Untuk efesiensi kerja, tempat duduk para pekerja ini diatur dengan formasi khusus. Terdiri atas 3 pengelinting rokok dengan topi merah diselingi dengan satu pekerja topi hitam yang bertugas sebagai cuttingatau finishing lintingan rokok. Disusul dengan dua pekerja bertopi kuning yang bertugas mempacking rokok kedalam kemasan dan diberi label.
Dalam satu jam setiap pekerja menghasilkan 325 linting rokok yang kemudian diberikan kepada bagian cutting. Dalam satu jam dia memotong sekitar 1000 linting rokok (total dari ketiga bagian pengelinting).Sedangkan bagian packing dalam satu jam bisa membuat 180 hingga 200 kemasam rokok. Super cepat.
Dan mereka melakukannya secara manual, lho. Bisa dibayangkan betapa cepat dan cekatan tangan mereka ? Nah, dilantai dua ini ada sebuah ruangan kaca yang berisi satu bagian produksi rokok, jadi kita bisa menyaksikan secara dekat proses pembuatan rokok. Fyi, untuk melihat proses pengelintingan rokok jangan datang di hari Minggu, karena para pekerja libur.

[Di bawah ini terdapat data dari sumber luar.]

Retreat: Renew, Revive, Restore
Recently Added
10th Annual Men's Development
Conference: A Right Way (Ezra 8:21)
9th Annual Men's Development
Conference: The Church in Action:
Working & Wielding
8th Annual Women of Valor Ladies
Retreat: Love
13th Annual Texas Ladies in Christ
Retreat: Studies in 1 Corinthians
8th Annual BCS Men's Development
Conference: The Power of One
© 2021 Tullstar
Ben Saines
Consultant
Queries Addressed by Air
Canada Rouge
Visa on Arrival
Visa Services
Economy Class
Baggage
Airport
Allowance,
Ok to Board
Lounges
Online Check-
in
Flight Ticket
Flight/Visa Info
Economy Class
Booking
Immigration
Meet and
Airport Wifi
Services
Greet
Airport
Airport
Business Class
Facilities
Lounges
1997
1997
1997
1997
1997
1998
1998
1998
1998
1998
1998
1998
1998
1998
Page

“Itu tangan atau mesin?” ucap saya menyaksikan gerak cepat para seluruh pekerja. Dan sang pemandu tersenyum serta menjelaskan bahwa mereka bekerja sesuai terget yang ditentukan. Saya lihat satu pekerja menerima telpon. Dia tetep berbicara di handphone tapi kedua tanganya tetep cekatan mengerjakan tugasnya. Uniknya, lagi seluruh pekerja disini adalah perempuan. Menurut Pak Liem perempuan itu lebih cekatan dan telaten. Hidup Perempuan!

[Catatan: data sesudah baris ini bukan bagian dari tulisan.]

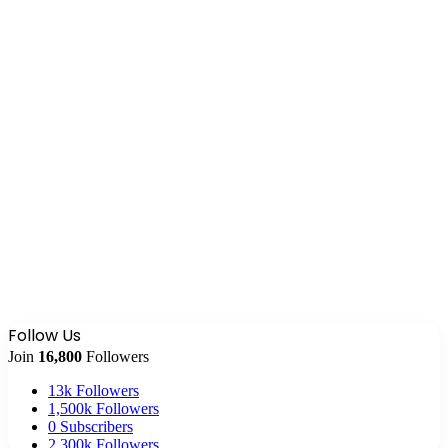
Follow Us
Join
16,800
Followers
13k
Followers
1,500k
Followers
0
Subscribers
2,300k
Followers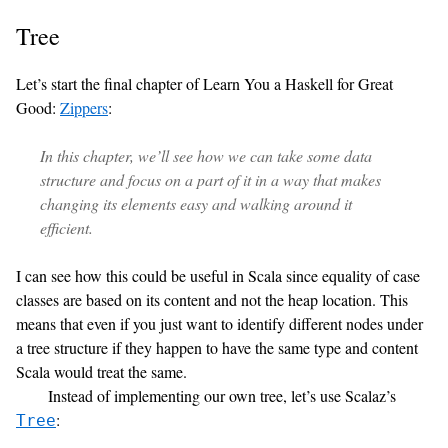
Tree
Let’s start the final chapter of Learn You a Haskell for Great
Good:
Zippers
:
In this chapter, we’ll see how we can take some data
structure and focus on a part of it in a way that makes
changing its elements easy and walking around it
efficient.
I can see how this could be useful in Scala since equality of case
classes are based on its content and not the heap location. This
means that even if you just want to identify different nodes under
a tree structure if they happen to have the same type and content
Scala would treat the same.
Instead of implementing our own tree, let’s use Scalaz’s
:
Tree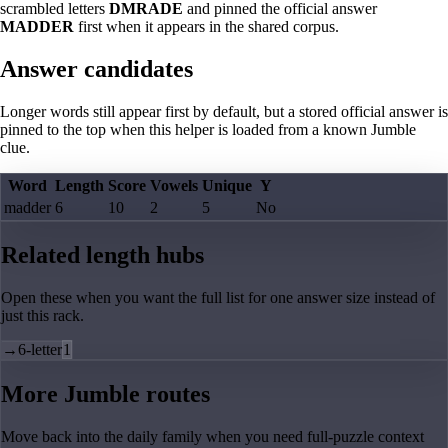
scrambled letters
DMRADE
and pinned the official answer
MADDER
first when it appears in the shared corpus.
Answer candidates
Longer words still appear first by default, but a stored official answer is
pinned to the top when this helper is loaded from a known Jumble
clue.
Word
Length
Score
Vowels
Unique
Y
madder
6
10
2
5
No
Related length hubs
Open these when you want the full list for one answer size instead of
just this rack.
→
6-letter
1
More Jumble routes
Move back into the daily family when you need full-puzzle context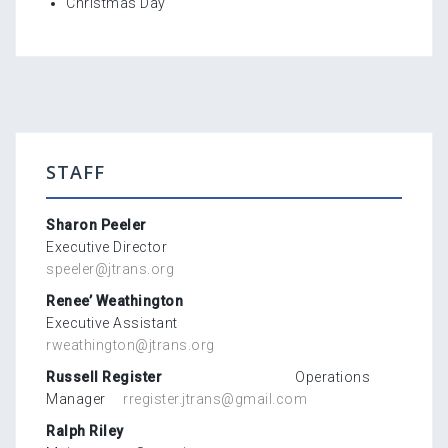
Christmas Day
STAFF
Sharon Peeler
Executive Director
speeler@jtrans.org
Renee’ Weathington
Executive Assistant
rweathington@jtrans.org
Russell Register
Operations
Manager
rregister.jtrans@gmail.com
Ralph Riley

Oh ya, perusahaan Sampoerna ini sangat peduli dengan para pekerja dan pedagang disekitar pabrik. Mereka mendapat sarapan gratis dari perusahaan. Dan makanan tersebut dipesan dari pedagang keliling sekitar pabrik. Hingga saat ini, meski sebagian saham dibeli oleh perusahaan Philip Moris, tapi tradisi kerja dan kebiasaan masih dipertahankan.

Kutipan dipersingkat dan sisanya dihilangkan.